Notes de programme

Orchestre national de Lille

Thierry Escaich

Programme détaillé

Thierry Escaich (né en 1965)
Concerto pour orgue et orchestre n° 1

I. Allegro moderato
II. Adagio
III. Vivacissimo
[28 min]

Ernest Chausson (1855-1899)
Symphonie en si bémol majeur, op. 20

I. Lent – Allegro molto
II. Très lent
III. Animé – Très animé
[33 min]

Orchestre national de Lille
Alexandre Bloch 
direction
Thierry Escaich orgue

Concert sans entracte.

Escaich, Concerto pour orgue n° 1

Composition : 1995.
Création mondiale : Paris, église Saint-Eustache, 5 décembre 1995, dans le cadre du Festival d’art sacré et du Concours international d’orgue de la Ville de Paris, par Henri-Franck Beaupérin (orgue), l’Ensemble orchestral de Paris et Jean-Jacques Kantorow (direction).
Commande : Musique nouvelle en liberté et la Ville de Paris.

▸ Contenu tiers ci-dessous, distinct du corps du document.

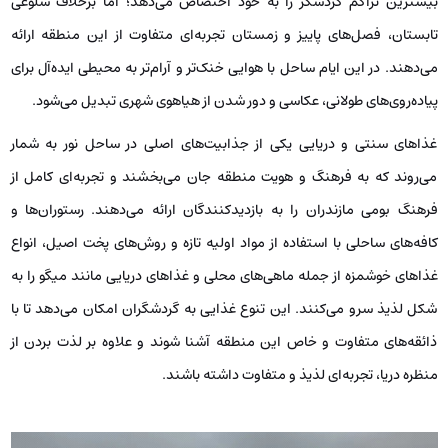
بیشترین تراکم گردشگر را به خود اختصاص می‌دهد؛ اما برخلاف شلوغی
تابستان، فصل‌های پاییز و زمستان تجربه‌ای متفاوت از این منطقه ارائه
می‌دهند. در این ایام ساحل با هوایی خنک‌تر و آرام‌تر به محیطی ایده‌آل برای
پیاده‌روی‌های طولانی، عکاسی و دور شدن از هیاهوی شهری تبدیل می‌شود.
غذاهای سنتی و دریایی یکی از جذابیت‌های اصلی در ساحل نور به شمار
می‌روند که به فرهنگ و هویت منطقه جان می‌بخشند و تجربه‌ای کامل از
فرهنگ بومی مازندران را به بازدیدکنندگان ارائه می‌دهند. رستوران‌ها و
کافه‌های ساحلی با استفاده از مواد اولیه تازه و روش‌های پخت اصیل، انواع
غذاهای خوشمزه از جمله ماهی‌های محلی و غذاهای دریایی مانند میگو را به
شکل لذیذ سرو می‌کنند. این تنوع غذایی به گردشگران امکان می‌دهد تا با
ذائقه‌های متفاوت و خاص این منطقه آشنا شوند و علاوه بر لذت بردن از
منظره دریا، تجربه‌ای لذیذ و متفاوت داشته باشند.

À sa sortie du Conservatoire de Paris, muni de huit premiers prix au nombre desquels ceux d’orgue et de composition, Thierry Escaich n’imagine pas spécialement écrire pour son instrument. Après les Trois Esquisses (1990) et les Cinq Versets sur le «Victimæ paschali» (1991), il compose des pièces vocales, instrumentales et orchestrales. La seule exception est la Quatrième Esquisse, «Le Cri des abîmes» (1993), commande du Concours international d’orgue de Chartres. Dès ces pièces, il utilise l’orgue en compositeur plus qu’en organiste. Le pur hédonisme sonore l’intéresse aussi peu que la démonstration de virtuosité : il plie l’instrument au geste formel et au besoin d’expression. En 1995, il renoue avec l’orgue par deux fois : Récit, pour orgue seul, et le Premier Concerto, composé pour le Concours international d’orgue de la Ville de Paris et créé par son lauréat, Henri-Franck Beaupérin.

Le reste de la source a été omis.